In trouble basically – it means that ANY OBSERVED FREQUENCY OF CHOICE IS CONSISTENT WITH AN INFINITE NUMBER OF EXPLANATIONS…….RANGING FROM:

  • Mean effects – the person would “always” go that way
  • Variance effects – the person “happened” to show an 80% level of support but this was largely because their support is so “soft” that the number of universes in which they “go Democrat” could vary dramatically
  • A “mix” – this is the most likely – the person has an inherent “affiliation” with a party but could “swing” to another under the right conditions

 

Clearly, if we run “enough” trials, where we cunningly change things in a way that we understand is more likely to identify a “mean effect” or a “variance effect” then we can begin to understand which of the above three worlds we are in. I did this in the 2017 UK General Election. I beat the polling organisations and bookmakers and made a profit – it was small (since I’d never used my model in elections before and wanted proof of concept) – but I showed it could be done.

 

How did I do this? Well, I realised that stats programs are wrong. Here is what happens when turning a “political affiliation” into a vote, and then, using a STATS PROGRAM to do VICE VERSA:

  • The program uses a distribution (probit or logit) to turn a “% level of support for the Democrats” into a “discrete choice” – a CONTINUOUS outcome is turned into a discrete one – and thereby information is LOST
  • If we go vice versa (As we do in ANY election prediction) we must make assumptions about “how much variation is a mean effect and how much is a variance effects”. ALL stats programs set the variance to be equal to one (they “normalise” the variance).
  • If the variance is NOT the same across groups of voters then you predict incorrectly.
  • I, AND YOUGOV, realisised that the “variance” (consistency of response) was predictable via attitudes.

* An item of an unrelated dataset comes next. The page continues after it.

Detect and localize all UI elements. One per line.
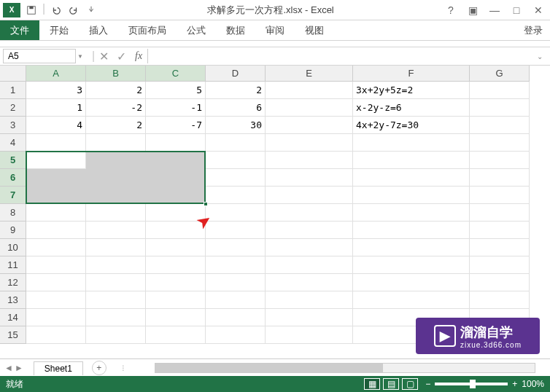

Thus in 2017 UK General Election the “alternative” model of YouGov worked well – that model, AND MINE, beat all the main models. I was just sad that YouGov measured attitudes using Rating Scales (notoriously unreliable). Thus their model didn’t really work in 2019 and will probably get binned entirely – which is a shame – they’re on the right track.

 

 

So, IF we understand, via attitudes, something about variances, we can “make the stats program adjust the variances to be correct – and NOT one”. Then predictions will be better.

 

I’d love to see this happen but I’m not sure it will……but if you do it right then aggregation (i.e. the macroeconomics) will suddenly predict well.